Items listed in a dataset:
------------------------
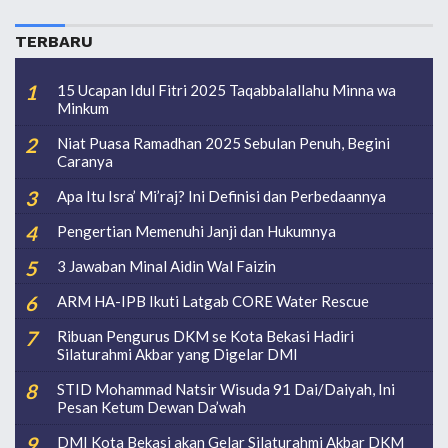
TERBARU
15 Ucapan Idul Fitri 2025 Taqabbalallahu Minna wa
Minkum
Niat Puasa Ramadhan 2025 Sebulan Penuh, Begini
Caranya
Apa Itu Isra’ Mi’raj? Ini Definisi dan Perbedaannya
Pengertian Memenuhi Janji dan Hukumnya
3 Jawaban Minal Aidin Wal Faizin
ARM HA-IPB Ikuti Latgab CORE Water Rescue
Ribuan Pengurus DKM se Kota Bekasi Hadiri
Silaturahmi Akbar yang Digelar DMI
STID Mohammad Natsir Wisuda 91 Dai/Daiyah, Ini
Pesan Ketum Dewan Da’wah
DMI Kota Bekasi akan Gelar Silaturahmi Akbar DKM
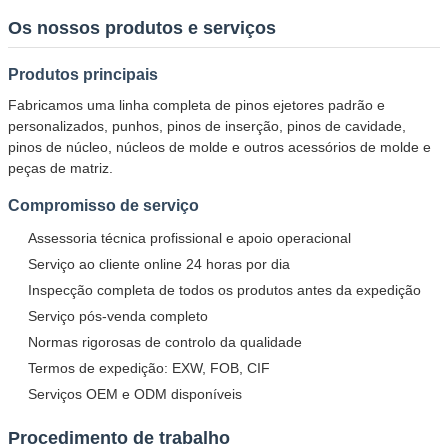
Os nossos produtos e serviços
Produtos principais
Submeter
Fabricamos uma linha completa de pinos ejetores padrão e
personalizados, punhos, pinos de inserção, pinos de cavidade,
pinos de núcleo, núcleos de molde e outros acessórios de molde e
peças de matriz.
Compromisso de serviço
Assessoria técnica profissional e apoio operacional
Serviço ao cliente online 24 horas por dia
Inspecção completa de todos os produtos antes da expedição
Serviço pós-venda completo
Normas rigorosas de controlo da qualidade
Termos de expedição: EXW, FOB, CIF
Serviços OEM e ODM disponíveis
Procedimento de trabalho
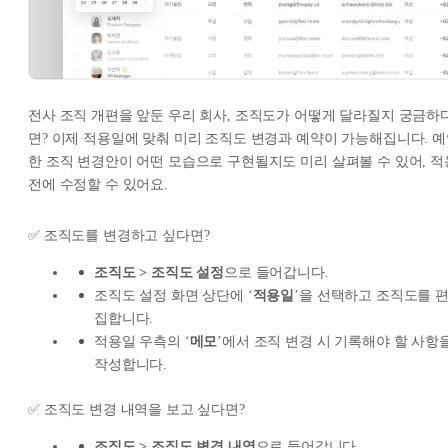
전사 조직 개편을 앞둔 우리 회사, 조직도가 어떻게 달라질지 궁금하
면? 이제 적용일에 맞춰 미리 조직도 변경과 예약이 가능해집니다. 
한 조직 변경안이 어떤 모습으로 구현될지도 미리 살펴볼 수 있어, 적
전에 수정할 수 있어요.
✅ 조직도를 변경하고 싶다면?
조직도 > 조직도 설정
으로 들어갑니다.
조직도 설정 화면 상단에 ‘
적용일
’을 선택하고 조직도를 
집합니다.
적용일 우측의 ‘
메모
’에서 조직 변경 시 기록해야 할 사항
작성합니다.
✅ 조직도 변경 내역을 보고 싶다면?
조직도 > 조직도 변경 내역
으로 들어갑니다.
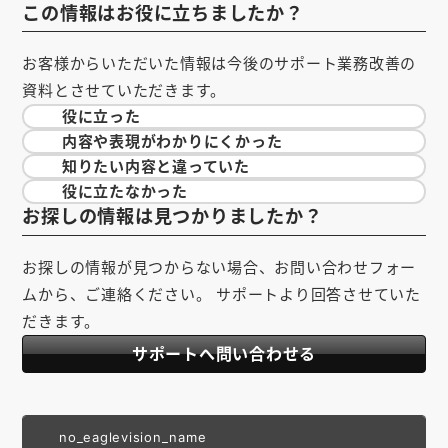
この情報はお役に立ちましたか？
お客様からいただいた情報は今後のサポート業務改善の
資料とさせていただきます。
役に立った
内容や表現が
わかりにくかった
知りたい内容と
違っていた
役に立たなかった
お探しの情報は見つかりましたか？
お探しの情報が見つからない場合、お問い合わせフォー
ムから、ご連絡ください。 サポートより回答させていた
だきます。
サポートへ問い合わせる
no_eaglevision_name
------------------------
Task statement >> All the lines above should be reproduced exactly, and none of the pictures.

Expected output >>
TERBARU
15 Ucapan Idul Fitri 2025 Taqabbalallahu Minna wa
Minkum
Niat Puasa Ramadhan 2025 Sebulan Penuh, Begini
Caranya
Apa Itu Isra’ Mi’raj? Ini Definisi dan Perbedaannya
Pengertian Memenuhi Janji dan Hukumnya
3 Jawaban Minal Aidin Wal Faizin
ARM HA-IPB Ikuti Latgab CORE Water Rescue
Ribuan Pengurus DKM se Kota Bekasi Hadiri
Silaturahmi Akbar yang Digelar DMI
STID Mohammad Natsir Wisuda 91 Dai/Daiyah, Ini
Pesan Ketum Dewan Da’wah
DMI Kota Bekasi akan Gelar Silaturahmi Akbar DKM
Os nossos produtos e serviços
Produtos principais
Submeter
Fabricamos uma linha completa de pinos ejetores padrão e
personalizados, punhos, pinos de inserção, pinos de cavidade,
pinos de núcleo, núcleos de molde e outros acessórios de molde e
peças de matriz.
Compromisso de serviço
Assessoria técnica profissional e apoio operacional
Serviço ao cliente online 24 horas por dia
Inspecção completa de todos os produtos antes da expedição
Serviço pós-venda completo
Normas rigorosas de controlo da qualidade
Termos de expedição: EXW, FOB, CIF
Serviços OEM e ODM disponíveis
Procedimento de trabalho
전사 조직 개편을 앞둔 우리 회사, 조직도가 어떻게 달라질지 궁금하
면? 이제 적용일에 맞춰 미리 조직도 변경과 예약이 가능해집니다. 
한 조직 변경안이 어떤 모습으로 구현될지도 미리 살펴볼 수 있어, 적
전에 수정할 수 있어요.
✅ 조직도를 변경하고 싶다면?
조직도 > 조직도 설정
으로 들어갑니다.
조직도 설정 화면 상단에 ‘
적용일
’을 선택하고 조직도를 
집합니다.
적용일 우측의 ‘
메모
’에서 조직 변경 시 기록해야 할 사항
작성합니다.
✅ 조직도 변경 내역을 보고 싶다면?
조직도 > 조직도 변경 내역
으로 들어갑니다.
この情報はお役に立ちましたか？
お客様からいただいた情報は今後のサポート業務改善の
資料とさせていただきます。
役に立った
内容や表現が
わかりにくかった
知りたい内容と
違っていた
役に立たなかった
お探しの情報は見つかりましたか？
お探しの情報が見つからない場合、お問い合わせフォー
ムから、ご連絡ください。 サポートより回答させていた
だきます。
サポートへ問い合わせる
no_eaglevision_name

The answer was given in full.